PySpark Row

10.01.2021

Intro

The PySpark Row class is located in the pyspark.sql module and provides a simple way to create rows or observations in a dataframe or an RDD. In this article, we will learn how to use PySpark Row.

Let's start by creating a Spark Session.

from pyspark.sql import SparkSession

spark = SparkSession.builder.getOrCreate()

The row class extends a Python tuple, so we can use it in a similar way. There are many way to create a row.
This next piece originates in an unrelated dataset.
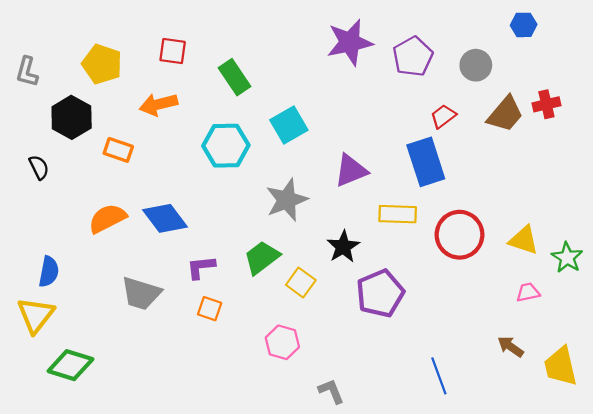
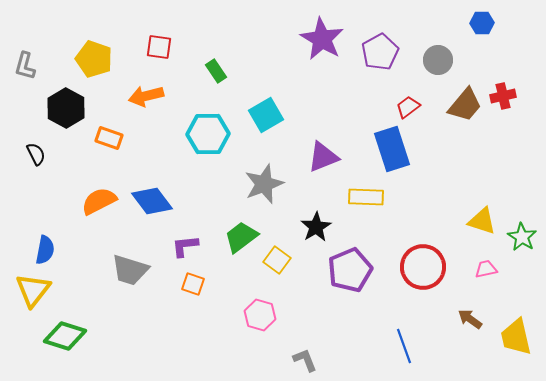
purple star: (350, 42) -> (322, 39), turned -30
green rectangle: (235, 77) -> (216, 71), size x0.7
red circle: (460, 235) -> (423, 267), moved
We can pass positional parameters to a row as a tuple, we can passed named parameters, or we can create a class of the row and new objects from that class.

from pyspark.sql import Row

## Positional Parameters
Row(1000, 'jan')
<Row(1000, 'jan')>
## Named Parameters
Row(amount = 1000, month = 'jan')
Row(amount=1000, month='jan')
## Class Based

SalesRecord = Row("amount", "month")

sales1 = SalesRecord(1000, "jan")
sales2 = SalesRecord(2000, "feb")

print(sales1)
print(sales2)
Row(amount=1000, month='jan')
Row(amount=2000, month='feb')

Once we have some rows, we can pass them to spark.sparkContext.parallelize to create an RDD.

row1 = Row(1000, 'jan')
row2 = Row(2000, 'feb')


rdd = spark.sparkContext.parallelize([row1, row2])
rdd.collect()
[<Row(1000, 'jan')>, <Row(2000, 'feb')>]

In a similar way, we can create a dataframe using spark.createDataFrame.

row1 = Row(1000, 'jan')
row2 = Row(2000, 'feb')

df = spark.createDataFrame([row1, row2])

df.show()
+----+---+
|  _1| _2|
+----+---+
|1000|jan|
|2000|feb|
+----+---+